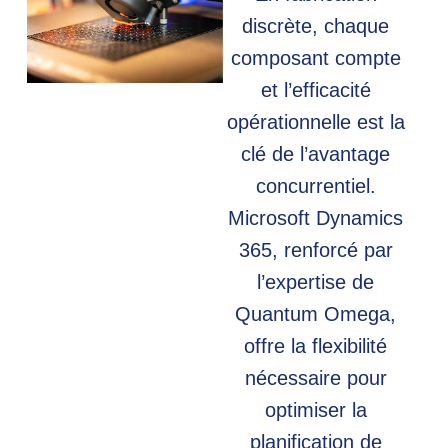
discrète, chaque
composant compte
et l’efficacité
opérationnelle est la
clé de l’avantage
concurrentiel.
Microsoft Dynamics
365, renforcé par
l’expertise de
Quantum Omega,
offre la flexibilité
nécessaire pour
optimiser la
planification de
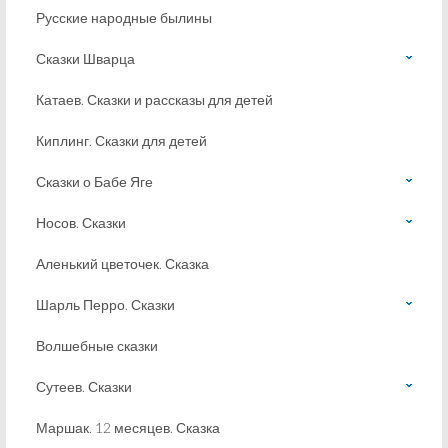
Русские народные былины
Сказки Шварца
Катаев. Сказки и рассказы для детей
Киплинг. Сказки для детей
Сказки о Бабе Яге
Носов. Сказки
Аленький цветочек. Сказка
Шарль Перро. Сказки
Волшебные сказки
Сутеев. Сказки
Маршак. 12 месяцев. Сказка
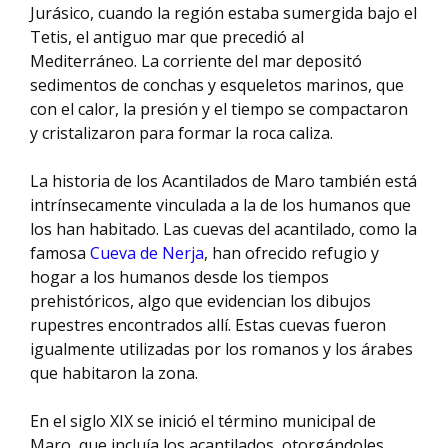
Jurásico, cuando la región estaba sumergida bajo el
Tetis, el antiguo mar que precedió al
Mediterráneo. La corriente del mar depositó
sedimentos de conchas y esqueletos marinos, que
con el calor, la presión y el tiempo se compactaron
y cristalizaron para formar la roca caliza.
La historia de los Acantilados de Maro también está
intrínsecamente vinculada a la de los humanos que
los han habitado. Las cuevas del acantilado, como la
famosa
Cueva de Nerja
, han ofrecido refugio y
hogar a los humanos desde los tiempos
prehistóricos, algo que evidencian los dibujos
rupestres encontrados allí. Estas cuevas fueron
igualmente utilizadas por los romanos y los árabes
que habitaron la zona.
En el siglo XIX se inició el término municipal de
Maro, que incluía los acantilados, otorgándoles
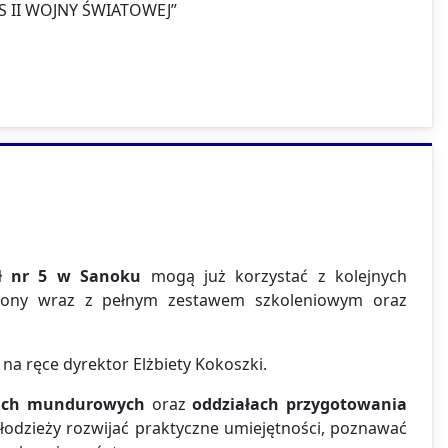
 II WOJNY ŚWIATOWEJ”
ół nr 5 w Sanoku
mogą już korzystać z kolejnych
drony wraz z pełnym zestawem szkoleniowym oraz
na ręce dyrektor Elżbiety Kokoszki.
łach mundurowych
oraz
oddziałach przygotowania
młodzieży rozwijać praktyczne umiejętności, poznawać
----
# [WHAT YOU NEED TO DO]
Whenever a line of the material above contains the string "oraz", copy that line out.

# [OUTPUT OF THE EXERCISE]
drony wraz z pełnym zestawem szkoleniowym oraz
oraz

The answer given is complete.